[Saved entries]
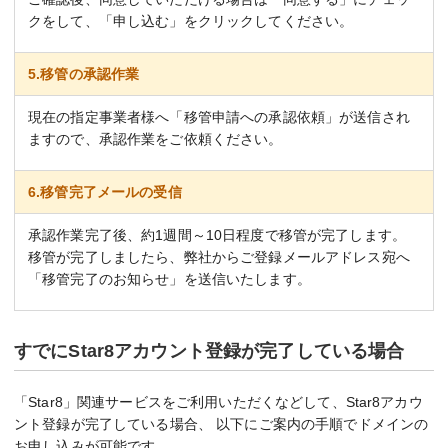
クをして、「申し込む」をクリックしてください。
5.移管の承認作業
現在の指定事業者様へ「移管申請への承認依頼」が送信され
ますので、承認作業をご依頼ください。
6.移管完了メールの受信
承認作業完了後、約1週間～10日程度で移管が完了します。
移管が完了しましたら、弊社からご登録メールアドレス宛へ
「移管完了のお知らせ」を送信いたします。
すでにStar8アカウント登録が完了している場合
「Star8」関連サービスをご利用いただくなどして、Star8アカウ
ント登録が完了している場合、 以下にご案内の手順でドメインの
お申し込みが可能です。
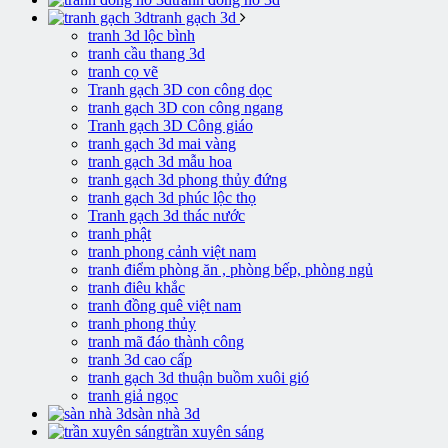
tranh gạch 3d
tranh 3d lộc bình
tranh cầu thang 3d
tranh cọ vẽ
Tranh gạch 3D con công dọc
tranh gạch 3D con công ngang
Tranh gạch 3D Công giáo
tranh gạch 3d mai vàng
tranh gạch 3d mẫu hoa
tranh gạch 3d phong thủy đứng
tranh gạch 3d phúc lộc thọ
Tranh gạch 3d thác nước
tranh phật
tranh phong cảnh việt nam
tranh điểm phòng ăn , phòng bếp, phòng ngủ
tranh điêu khắc
tranh đồng quê việt nam
tranh phong thủy
tranh mã đáo thành công
tranh 3d cao cấp
tranh gạch 3d thuận buồm xuôi gió
tranh giả ngọc
sàn nhà 3d
trần xuyên sáng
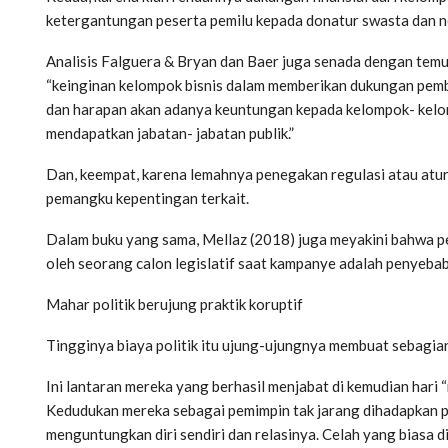
ketergantungan peserta pemilu kepada donatur swasta dan n
Analisis Falguera & Bryan dan Baer juga senada dengan temua
“keinginan kelompok bisnis dalam memberikan dukungan pem
dan harapan akan adanya keuntungan kepada kelompok- kelomp
mendapatkan jabatan- jabatan publik.”
Dan, keempat, karena lemahnya penegakan regulasi atau atu
pemangku kepentingan terkait.
Dalam buku yang sama, Mellaz (2018) juga meyakini bahwa per
oleh seorang calon legislatif saat kampanye adalah penyebab
Mahar politik berujung praktik koruptif
Tingginya biaya politik itu ujung-ujungnya membuat sebagian 
Ini lantaran mereka yang berhasil menjabat di kemudian hari
Kedudukan mereka sebagai pemimpin tak jarang dihadapkan pa
menguntungkan diri sendiri dan relasinya. Celah yang biasa 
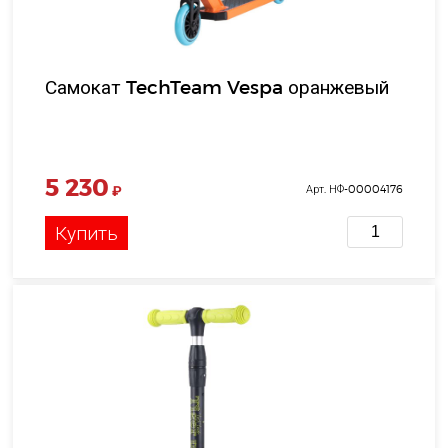
Самокат TechTeam Vespa оранжевый
5 230
₽
Арт. НФ-00004176
Купить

- _What to produce_
Transcribe exactly, please, the lines between the start of the records above and the line holding "Analisis Falguera &", counting both of those lines and omitting pictures.

- _Output below_
クをして、「申し込む」をクリックしてください。
5.移管の承認作業
現在の指定事業者様へ「移管申請への承認依頼」が送信され
ますので、承認作業をご依頼ください。
6.移管完了メールの受信
承認作業完了後、約1週間～10日程度で移管が完了します。
移管が完了しましたら、弊社からご登録メールアドレス宛へ
「移管完了のお知らせ」を送信いたします。
すでにStar8アカウント登録が完了している場合
「Star8」関連サービスをご利用いただくなどして、Star8アカウ
ント登録が完了している場合、 以下にご案内の手順でドメインの
お申し込みが可能です。
tranh gạch 3d
tranh 3d lộc bình
tranh cầu thang 3d
tranh cọ vẽ
Tranh gạch 3D con công dọc
tranh gạch 3D con công ngang
Tranh gạch 3D Công giáo
tranh gạch 3d mai vàng
tranh gạch 3d mẫu hoa
tranh gạch 3d phong thủy đứng
tranh gạch 3d phúc lộc thọ
Tranh gạch 3d thác nước
tranh phật
tranh phong cảnh việt nam
tranh điểm phòng ăn , phòng bếp, phòng ngủ
tranh điêu khắc
tranh đồng quê việt nam
tranh phong thủy
tranh mã đáo thành công
tranh 3d cao cấp
tranh gạch 3d thuận buồm xuôi gió
tranh giả ngọc
sàn nhà 3d
trần xuyên sáng
ketergantungan peserta pemilu kepada donatur swasta dan n
Analisis Falguera & Bryan dan Baer juga senada dengan temua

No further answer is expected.